A plane passes through negative two, negative two, three and has normal negative four, one, negative four. Give its equation in vector form.
Okay, in this scenario, we have a plane that is oriented with respect to an 𝑥𝑦𝑧-coordinate frame. We’re told that this plane has a normal vector, we’ll call it 𝐧, with components negative four, one, negative four. We also know that our plane passes through a point, we’ll call 𝑃 zero, with coordinates negative two, negative two, three.
Knowing all this, we want to give the equation of this plane in its vector form. We can recall that the vector form of a plane equation is given by this expression. If we take the dot product of a vector normal to the plane and a vector to a general point in the plane, that is equal to the dot product of that same normal vector and a vector to a known point in the plane. In our case, that known point is 𝑃 zero, and the vector to it, what we call 𝐫 zero, looks like this. The vector 𝐫 zero has components that are equal to the coordinates of point 𝑃 zero. And so we know the components of a normal vector to our plane as well as the components of a vector to a known point in the plane. We can now apply this knowledge to the vector form of the plane’s equation.
In this equation, we replace 𝐧 with the vector negative four, one, negative four.

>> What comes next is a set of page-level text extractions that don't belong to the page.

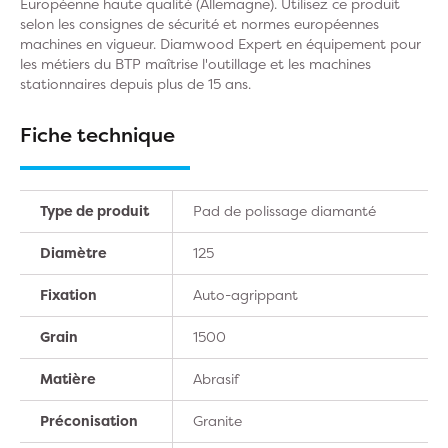
Européenne haute qualité (Allemagne). Utilisez ce produit
selon les consignes de sécurité et normes européennes
machines en vigueur. Diamwood Expert en équipement pour
les métiers du BTP maîtrise l'outillage et les machines
stationnaires depuis plus de 15 ans.
Fiche technique
Type de produit
Pad de polissage diamanté
Diamètre
125
Fixation
Auto-agrippant
Grain
1500
Matière
Abrasif
Préconisation
Granite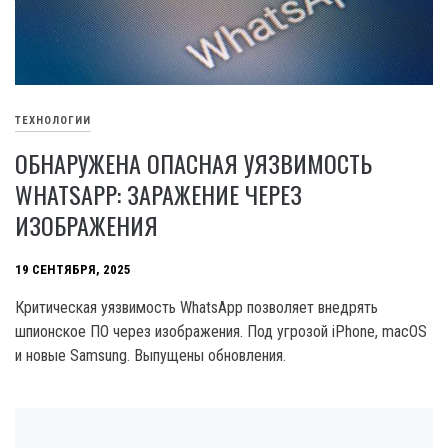
ТЕХНОЛОГИИ
ОБНАРУЖЕНА ОПАСНАЯ УЯЗВИМОСТЬ
WHATSAPP: ЗАРАЖЕНИЕ ЧЕРЕЗ
ИЗОБРАЖЕНИЯ
19 СЕНТЯБРЯ, 2025
Критическая уязвимость WhatsApp позволяет внедрять
шпионское ПО через изображения. Под угрозой iPhone, macOS
и новые Samsung. Выпущены обновления.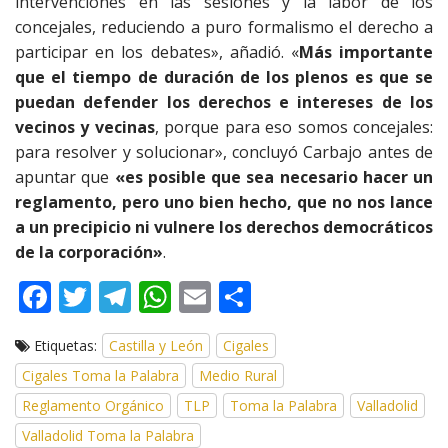
intervenciones en las sesiones y la labor de los
concejales, reduciendo a puro formalismo el derecho a
participar en los debates», añadió. «
Más importante
que el tiempo de duración de los plenos es que se
puedan defender los derechos e intereses de los
vecinos y vecinas
, porque para eso somos concejales:
para resolver y solucionar», concluyó Carbajo antes de
apuntar que
«es posible que sea necesario hacer un
reglamento, pero uno bien hecho, que no nos lance
a un precipicio ni vulnere los derechos democráticos
de la corporación»
.
F
T
T
W
E
C
ac
w
el
h
m
o
Etiquetas:
Castilla y León
Cigales
e
itt
e
at
ai
m
Cigales Toma la Palabra
Medio Rural
b
er
gr
s
l
p
Reglamento Orgánico
TLP
Toma la Palabra
Valladolid
o
a
A
ar
Valladolid Toma la Palabra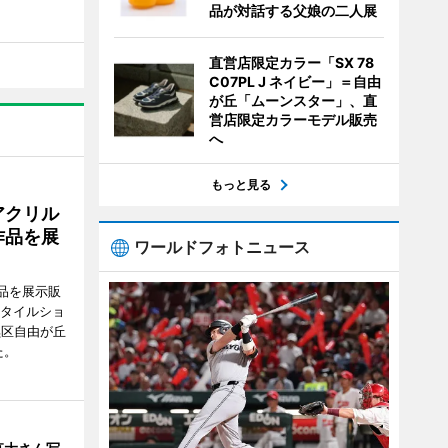
品が対話する父娘の二人展
直営店限定カラー「SX 78
C07PL J ネイビー」＝自由
が丘「ムーンスター」、直
営店限定カラーモデル販売
へ
もっと見る
アクリル
作品を展
ワールドフォトニュース
品を展示販
スタイルショ
黒区自由が丘
た。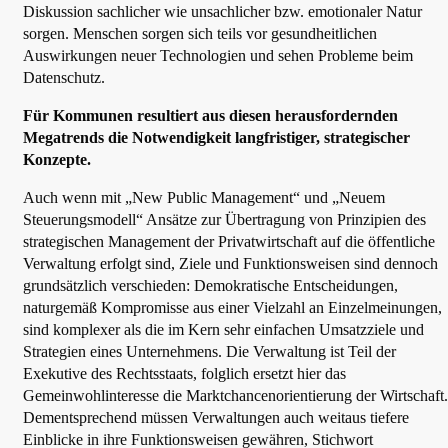
Diskussion sachlicher wie unsachlicher bzw. emotionaler Natur
sorgen. Menschen sorgen sich teils vor gesundheitlichen
Auswirkungen neuer Technologien und sehen Probleme beim
Datenschutz.
Für Kommunen resultiert aus diesen herausfordernden
Megatrends die Notwendigkeit langfristiger, strategischer
Konzepte.
Auch wenn mit „New Public Management“ und „Neuem
Steuerungsmodell“ Ansätze zur Übertragung von Prinzipien des
strategischen Management der Privatwirtschaft auf die öffentliche
Verwaltung erfolgt sind, Ziele und Funktionsweisen sind dennoch
grundsätzlich verschieden: Demokratische Entscheidungen,
naturgemäß Kompromisse aus einer Vielzahl an Einzelmeinungen,
sind komplexer als die im Kern sehr einfachen Umsatzziele und
Strategien eines Unternehmens. Die Verwaltung ist Teil der
Exekutive des Rechtsstaats, folglich ersetzt hier das
Gemeinwohlinteresse die Marktchancenorientierung der Wirtschaft.
Dementsprechend müssen Verwaltungen auch weitaus tiefere
Einblicke in ihre Funktionsweisen gewähren, Stichwort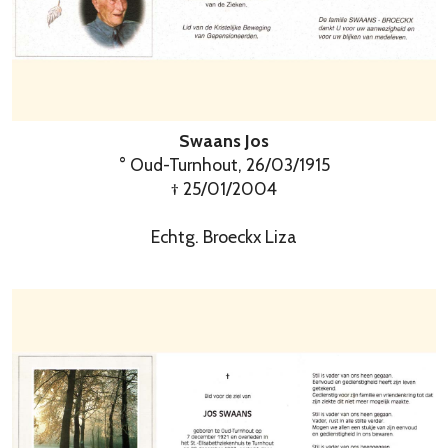
Swaans Jos
° Oud-Turnhout, 26/03/1915
† 25/01/2004
Echtg. Broeckx Liza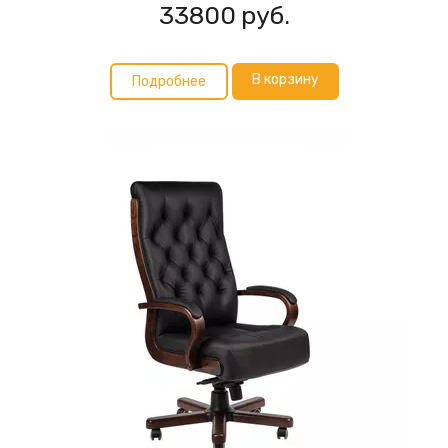
33800
руб.
В корзину
Подробнее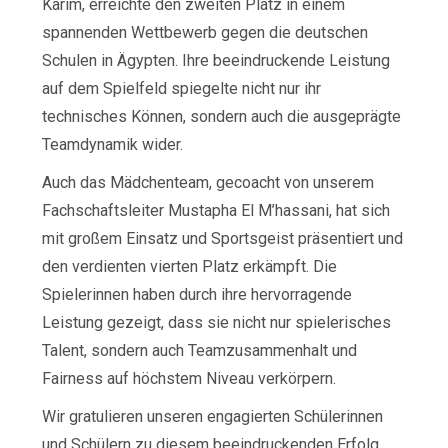
Karim, erreichte den zweiten Platz in einem
spannenden Wettbewerb gegen die deutschen
Schulen in Ägypten. Ihre beeindruckende Leistung
auf dem Spielfeld spiegelte nicht nur ihr
technisches Können, sondern auch die ausgeprägte
Teamdynamik wider.
Auch das Mädchenteam, gecoacht von unserem
Fachschaftsleiter Mustapha El M’hassani, hat sich
mit großem Einsatz und Sportsgeist präsentiert und
den verdienten vierten Platz erkämpft. Die
Spielerinnen haben durch ihre hervorragende
Leistung gezeigt, dass sie nicht nur spielerisches
Talent, sondern auch Teamzusammenhalt und
Fairness auf höchstem Niveau verkörpern.
Wir gratulieren unseren engagierten Schülerinnen
und Schülern zu diesem beeindruckenden Erfolg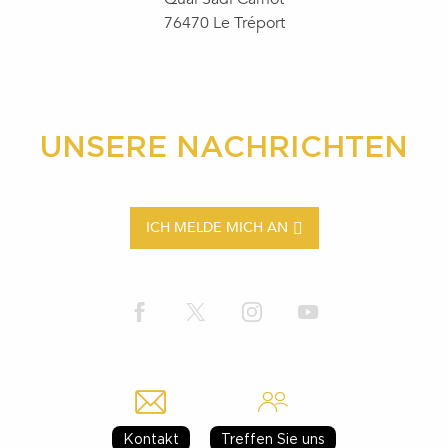
76470 Le Tréport
UNSERE NACHRICHTEN
ICH MELDE MICH AN
Kontakt
Treffen Sie uns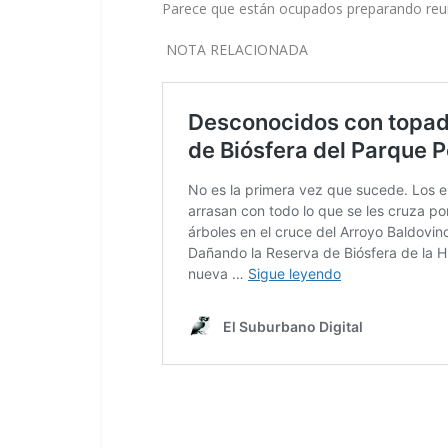
Parece que están ocupados preparando reun
NOTA RELACIONADA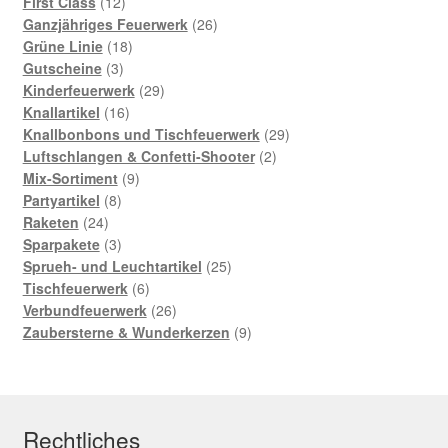
Produkte
12
First Class
12
Produkte
26
Ganzjähriges Feuerwerk
26
18
Produkte
Grüne Linie
18
3
Produkte
Gutscheine
3
Produkte
29
Kinderfeuerwerk
29
16
Produkte
Knallartikel
16
Produkte
29
Knallbonbons und Tischfeuerwerk
29
2
Produkte
Luftschlangen & Confetti-Shooter
2
9
Produkte
Mix-Sortiment
9
8
Produkte
Partyartikel
8
24
Produkte
Raketen
24
Produkte
3
Sparpakete
3
Produkte
25
Sprueh- und Leuchtartikel
25
6
Produkte
Tischfeuerwerk
6
Produkte
26
Verbundfeuerwerk
26
Produkte
9
Zaubersterne & Wunderkerzen
9
Produkte
Rechtliches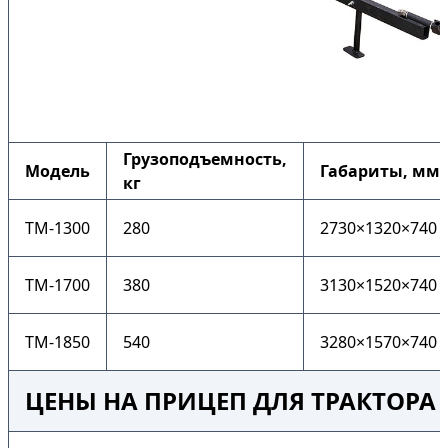
Грузоподъемность,
Модель
Габариты, мм
кг
ТМ-1300
280
2730×1320×740
ТМ-1700
380
3130×1520×740
ТМ-1850
540
3280×1570×740
ЦЕНЫ НА ПРИЦЕП ДЛЯ ТРАКТОРА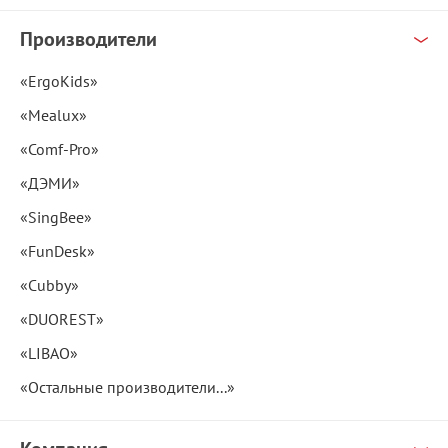
Производители
«ErgoKids»
«Mealux»
«Comf-Pro»
«ДЭМИ»
«SingBee»
«FunDesk»
«Cubby»
«DUOREST»
«LIBAO»
«Остальные производители...»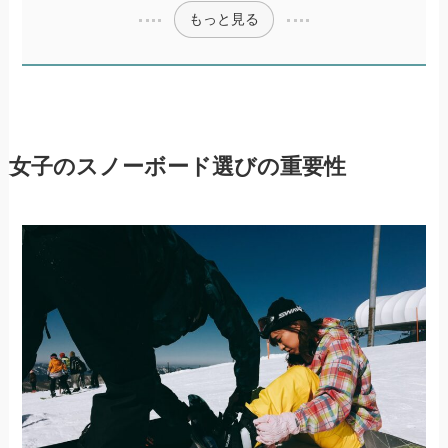
もっと見る
女子のスノーボード選びの重要性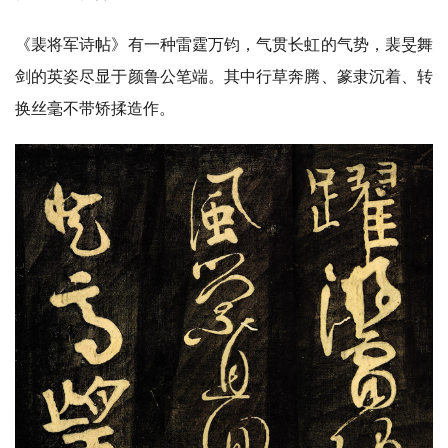
人
登录
注册
物
《裴将军诗帖》有一种雷霆万钧，气贯长虹的气势，裴旻舞
剑的英姿尽显于颜鲁公笔端。其中行草奔腾、篆隶沉着、转
寺
换丝毫不带矫揉造作。
院
巡
礼
视
频
纪
录
佛
教
艺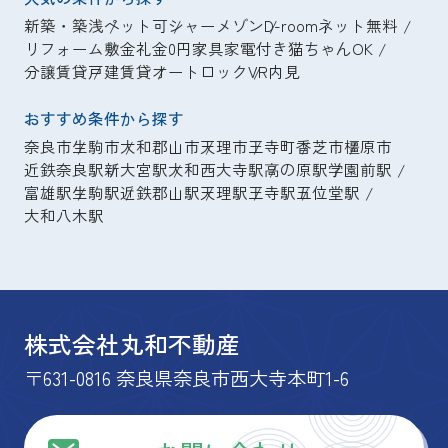
新築・築浅
ペット可
シャーメゾン
D-room
ネット無料
リフォーム
敷金礼金0円
家具家電付き
猫ちゃんOK
分譲賃貸
戸建賃貸
オートロック
VR内見
おすすめ条件から探す
奈良市
生駒市
大和郡山市
天理市
王寺町
香芝市
橿原市
近鉄奈良駅
新大宮駅
大和西大寺駅
高の原駅
学園前駅
富雄駅
生駒駅
近鉄郡山駅
天理駅
王寺駅
五位堂駅
大和八木駅
株式会社丸和不動産
〒631-0816 奈良県奈良市西大寺本町1-6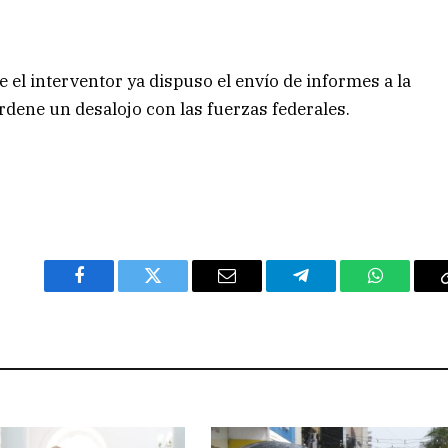
 el interventor ya dispuso el envío de informes a la
ordene un desalojo con las fuerzas federales.
Facebook
Twitter
Email
Telegram
WhatsAp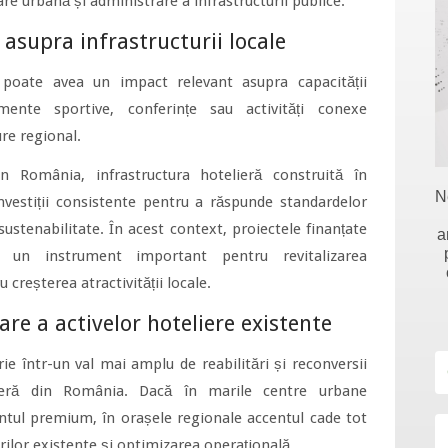
are urbană și administrare a infrastructurii publice.
 asupra infrastructurii locale
 poate avea un impact relevant asupra capacității
ente sportive, conferințe sau activități conexe
re regional.
 România, infrastructura hotelieră construită în
N
investiții consistente pentru a răspunde standardelor
 sustenabilitate. În acest context, proiectele finanțate
a
 un instrument important pentru revitalizarea
 creșterea atractivității locale.
re a activelor hoteliere existente
crie într-un val mai amplu de reabilitări și reconversii
lieră din România. Dacă în marile centre urbane
tul premium, în orașele regionale accentul cade tot
ilor existente și optimizarea operațională.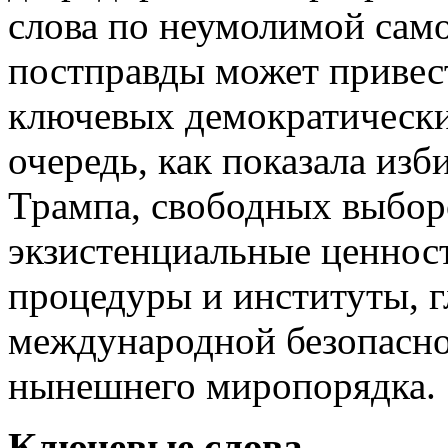
слова по неумолимой сам
постправды может привест
ключевых демократически
очередь, как показала из
Трампа, свободных выборо
экзистенциальные ценнос
процедуры и институты, г
международной безопасно
нынешнего миропорядка.
Ключевые слова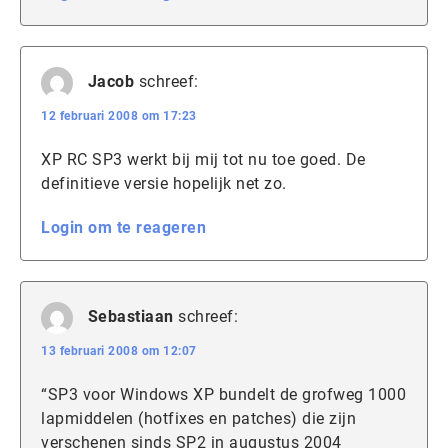
Jacob
schreef:
12 februari 2008 om 17:23
XP RC SP3 werkt bij mij tot nu toe goed. De
definitieve versie hopelijk net zo.
Login om te reageren
Sebastiaan
schreef:
13 februari 2008 om 12:07
“SP3 voor Windows XP bundelt de grofweg 1000
lapmiddelen (hotfixes en patches) die zijn
verschenen sinds SP2 in augustus 2004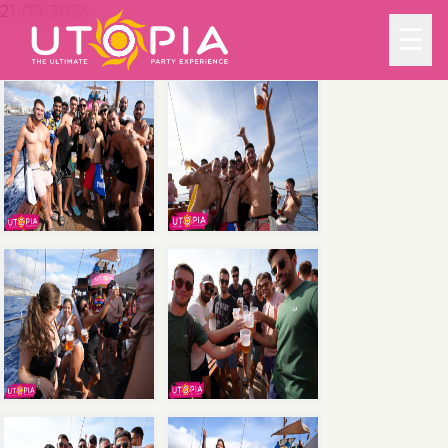
21-09-2024
☰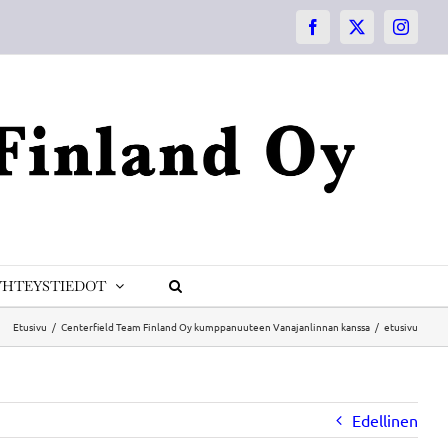
Facebook
X
Instagr
YHTEYSTIEDOT
Etusivu
Centerfield Team Finland Oy kumppanuuteen Vanajanlinnan kanssa
etusivu
Edellinen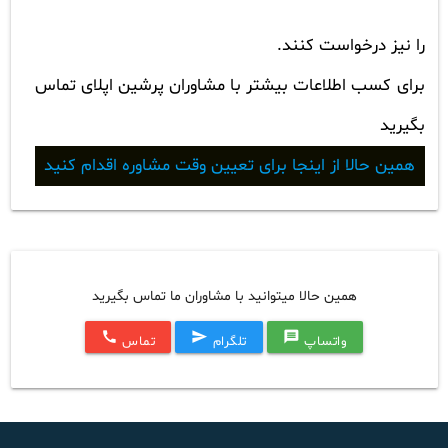
را نیز درخواست کنند.
برای کسب اطلاعات بیشتر با مشاوران پرشین اپلای تماس
بگیرید
همین حالا از اینجا برای تعیین وقت مشاوره اقدام کنید
همین حالا میتوانید با مشاوران ما تماس بگیرید
call
send
message
واتساپ
تلگرام
تماس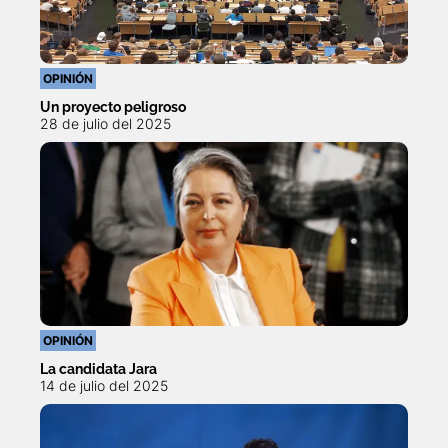
OPINIÓN
Un proyecto peligroso
28 de julio del 2025
OPINIÓN
La candidata Jara
14 de julio del 2025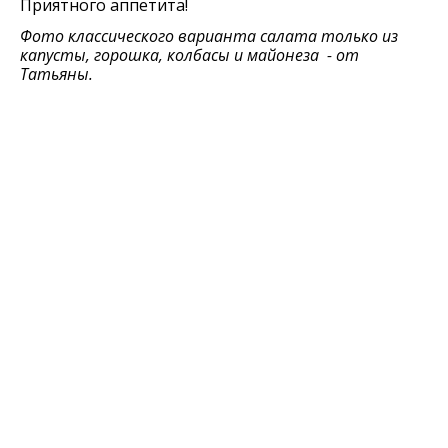
Приятного аппетита!
Фото классического варианта салата только из
капусты, горошка, колбасы и майонеза - от
Татьяны.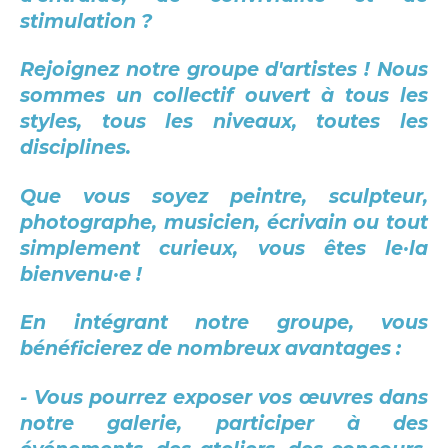
stimulation ?
Rejoignez notre groupe d'artistes ! Nous
sommes un collectif ouvert à tous les
styles, tous les niveaux, toutes les
disciplines.
Que vous soyez peintre, sculpteur,
photographe, musicien, écrivain ou tout
simplement curieux, vous êtes le·la
bienvenu·e !
En intégrant notre groupe, vous
bénéficierez de nombreux avantages :
- Vous pourrez exposer vos œuvres dans
notre galerie, participer à des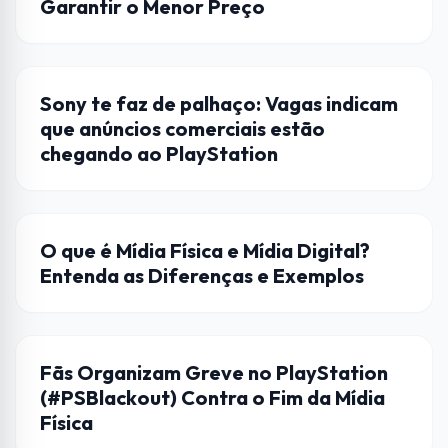
Garantir o Menor Preço
JOGOS
Sony te faz de palhaço: Vagas indicam
que anúncios comerciais estão
chegando ao PlayStation
ENTRETENIMENTO
O que é Mídia Física e Mídia Digital?
Entenda as Diferenças e Exemplos
JOGOS
Fãs Organizam Greve no PlayStation
(#PSBlackout) Contra o Fim da Mídia
Física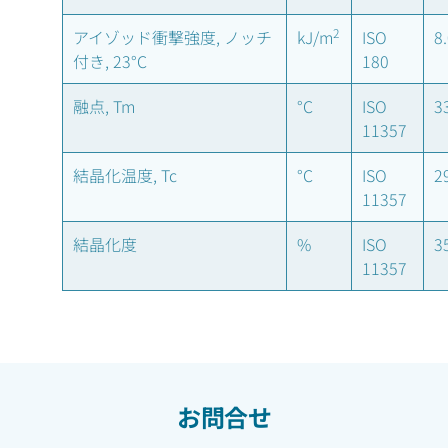
2
アイゾッド衝撃強度, ノッチ
kJ/m
ISO
8
付き, 23°C
180
融点, Tm
°C
ISO
3
11357
結晶化温度, Tc
°C
ISO
2
11357
結晶化度
%
ISO
3
11357
お問合せ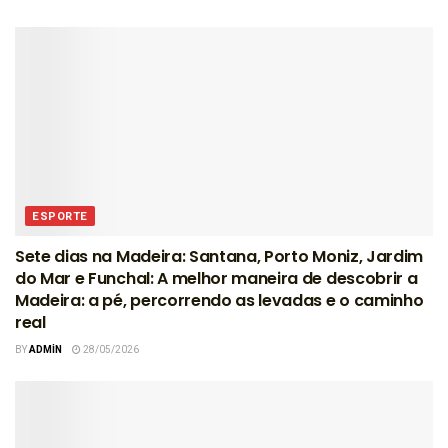
ESPORTE
Sete dias na Madeira: Santana, Porto Moniz, Jardim
do Mar e Funchal: A melhor maneira de descobrir a
Madeira: a pé, percorrendo as levadas e o caminho
real
BY
ADMIN
28/05/2026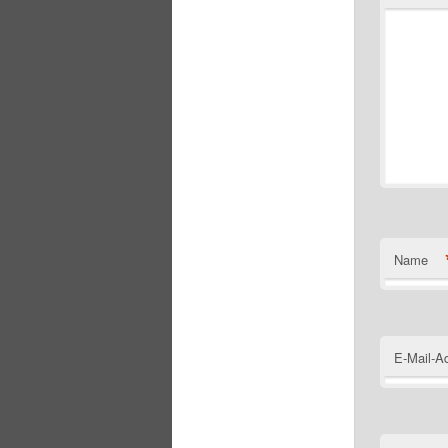
Name
E-Mail-A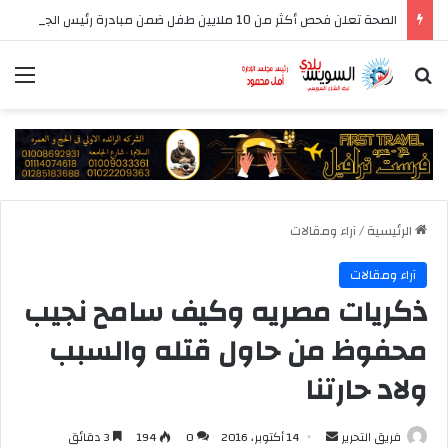
الصحة تعلن فحص أكثر من 10 ملايين طفل ضمن مبادرة رئيس الجمهورية للكشف المبكر وعلاج فقدان السمع لدى حديثي الولادة
بحث عن
الق
الرئيسية
/
آراء ومقالات
آراء ومقالات
ذكريات مصريه وكيف سامح نجيب
محفوظ من حاول قتله والسبب
ولاد حارتنا
أرسل
فريق التحرير
14 أكتوبر، 2016
0
194
3 دقائق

We leave the vector 𝐫 which, as we said, points to an arbitrary point in the plane. And then for 𝐫 zero, we use the vector negative two, negative two, three. We can simplify this result a bit by carrying out this dot product. Recall that that involves multiplying the respective components of these two vectors together. That gives us eight minus two minus 12 or negative six. And now we’ve simplified as far as we can. The vector form of our plane’s equation is the vector negative four, one, negative four dotted with 𝐫 being equal to negative six.